## EXERCISE GOAL
Check every line of the data below for the string "adicione", and copy the ones that hold it.

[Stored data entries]
****************************************

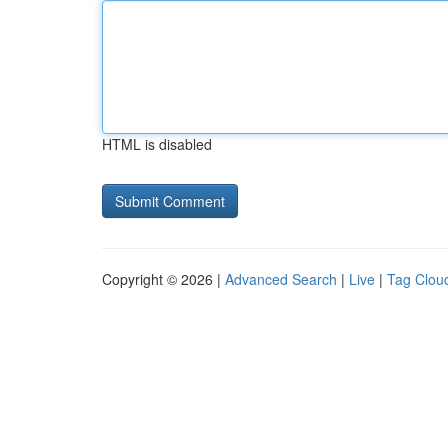
HTML is disabled
Copyright © 2026 |
Advanced Search
|
Live
|
Tag Clou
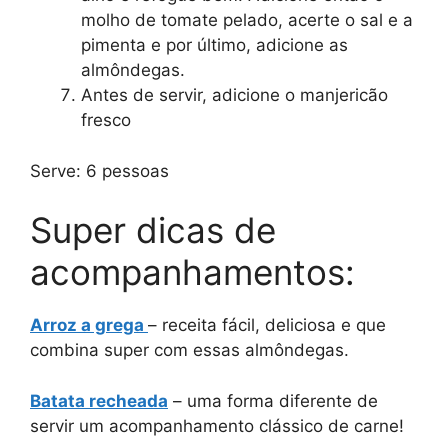
molho de tomate pelado, acerte o sal e a
pimenta e por último, adicione as
almôndegas.
Antes de servir, adicione o manjericão
fresco
Serve: 6 pessoas
Super dicas de
acompanhamentos:
Arroz a grega
– receita fácil, deliciosa e que
combina super com essas almôndegas.
Batata recheada
– uma forma diferente de
servir um acompanhamento clássico de carne!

****************************************

## FINISHED TASK
pimenta e por último, adicione as
Antes de servir, adicione o manjericão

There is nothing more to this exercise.